La contestata Direttiva EPBD IV impone ai governi proprio l’obiettivo della riduzione della povertà energetica (art. 3, c. 2, lett. b), un aspetto che un ministro non dovrebbe considerare negativamente visto i livelli raggiunti dai costi per l’energia e il riscaldamento sostenuti dagli italiani dal 2020 a oggi. Stando all’ultima relazione del Ministero dell’Ambiente e della sicurezza energetica, nel 2022 le famiglie italiane hanno consumato 47,9 Mtep di energia, il 2,7% in meno rispetto all’anno precedente, ma la spesa sostenuta per il suo acquisto è aumentata del +49,9%, a fronte di un incremento dei costi all’ingrosso dell’energia pari al 165% per il gas naturale e al 142% per l’elettricità. Applicando gli investimenti previsti in ambito residenziale per la riqualificazione energetica integrata, quindi con azione sia riguardo la riduzione della dispersione di energia sia riguardo la generazione di calore e acqua calda sanitaria, si stima una riduzione dei costi del 50%.

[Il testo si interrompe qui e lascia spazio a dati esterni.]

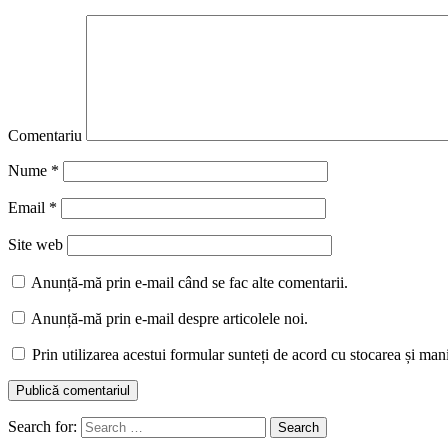
Comentariu
Nume
*
Email
*
Site web
Anunță-mă prin e-mail când se fac alte comentarii.
Anunță-mă prin e-mail despre articolele noi.
Prin utilizarea acestui formular sunteți de acord cu stocarea și man
Search for:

Ecco quindi che diventa fondamentale un corretto uso dei fondi europei, a cominciare dal PNRR - sul quale invece è calata una nebbia Fittosissima. Diventa altrettanto fondamentale una nuova politica fiscale volta alla progressività delle imposte (tutte), l’esatto contrario di quanto attuato sinora, della politica delle mancette e delle detrazioni e dell'avallo di qualsivoglia metodo di elusione o evasione fiscale.
Ora, da che parte state? Da quella di chi tira colpi all’Europa matrigna che ci impone l’ennesima eurotassa, che nasconde all’opinione pubblica come sta impiegando i denari di Next Generation EU, o dalla parte di chi sostiene la progressività fiscale, il Green Deal e un uso concreto dei fondi che l’Unione stessa mette a disposizione?